Data in this exercise Start Marker
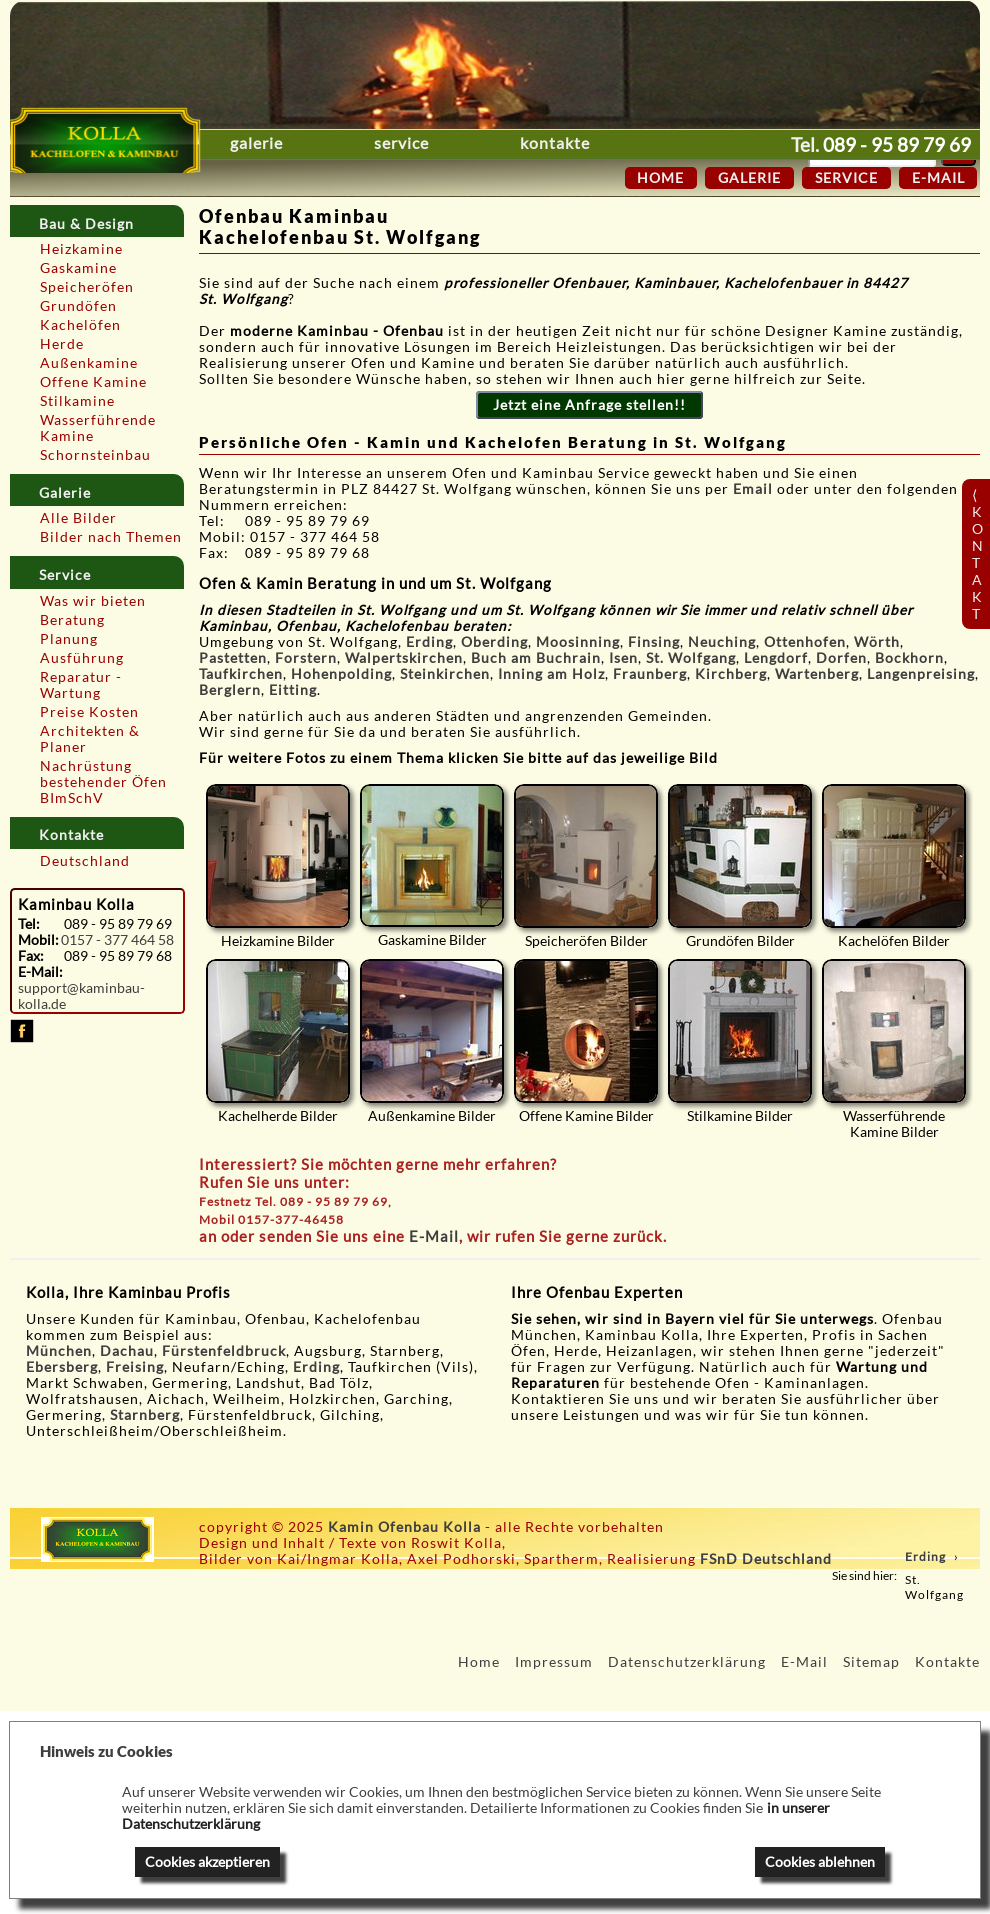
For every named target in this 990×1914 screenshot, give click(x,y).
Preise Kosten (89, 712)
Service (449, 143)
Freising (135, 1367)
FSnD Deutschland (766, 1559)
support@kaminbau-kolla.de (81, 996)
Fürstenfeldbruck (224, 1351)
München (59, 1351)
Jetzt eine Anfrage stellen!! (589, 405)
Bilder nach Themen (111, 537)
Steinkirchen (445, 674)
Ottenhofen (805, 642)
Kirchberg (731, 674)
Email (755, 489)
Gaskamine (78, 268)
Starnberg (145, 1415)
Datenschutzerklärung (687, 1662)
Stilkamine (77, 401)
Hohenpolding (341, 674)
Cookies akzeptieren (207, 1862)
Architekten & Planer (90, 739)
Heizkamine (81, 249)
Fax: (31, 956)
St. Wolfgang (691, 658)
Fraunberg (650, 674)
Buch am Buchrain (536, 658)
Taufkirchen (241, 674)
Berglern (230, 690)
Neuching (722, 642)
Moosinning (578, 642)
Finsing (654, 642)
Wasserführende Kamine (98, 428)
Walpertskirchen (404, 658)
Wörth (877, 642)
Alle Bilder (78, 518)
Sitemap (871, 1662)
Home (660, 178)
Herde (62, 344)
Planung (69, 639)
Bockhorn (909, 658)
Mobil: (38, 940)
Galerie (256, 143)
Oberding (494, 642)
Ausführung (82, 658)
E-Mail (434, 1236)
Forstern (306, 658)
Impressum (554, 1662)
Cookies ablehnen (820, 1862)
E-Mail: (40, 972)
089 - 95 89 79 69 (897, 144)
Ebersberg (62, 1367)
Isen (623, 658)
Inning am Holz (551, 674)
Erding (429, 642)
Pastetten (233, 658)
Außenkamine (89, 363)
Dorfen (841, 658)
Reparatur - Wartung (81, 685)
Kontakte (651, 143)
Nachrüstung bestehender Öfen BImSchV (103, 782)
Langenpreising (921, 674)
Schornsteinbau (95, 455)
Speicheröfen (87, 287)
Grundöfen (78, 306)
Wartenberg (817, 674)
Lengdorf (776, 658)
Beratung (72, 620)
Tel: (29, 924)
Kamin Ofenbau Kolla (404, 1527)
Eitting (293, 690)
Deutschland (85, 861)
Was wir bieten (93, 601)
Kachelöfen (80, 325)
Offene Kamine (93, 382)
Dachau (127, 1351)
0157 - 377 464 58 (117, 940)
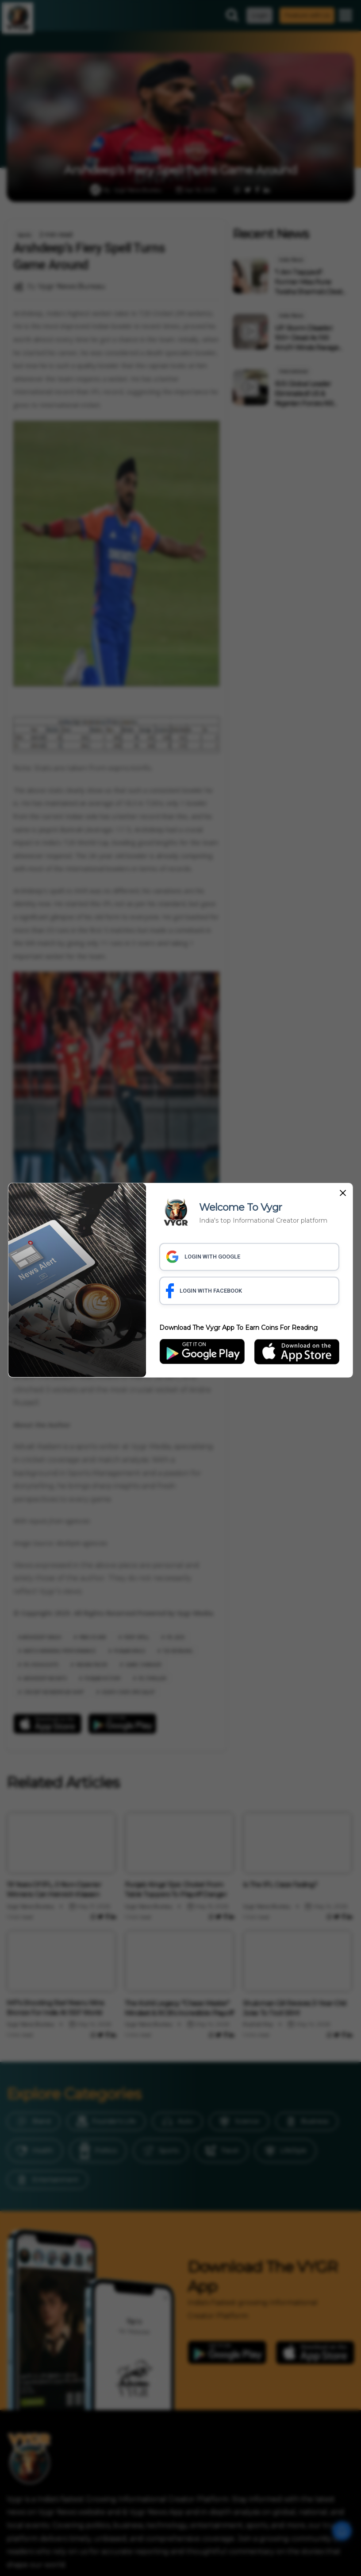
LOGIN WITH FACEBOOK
Data in this exercise End Marker
● **What is being asked**:
Check each line of the entries above, and show every one holding the word "Cookies".

● **Your solution**:
Cookies akzeptieren (207, 1862)
Cookies ablehnen (820, 1862)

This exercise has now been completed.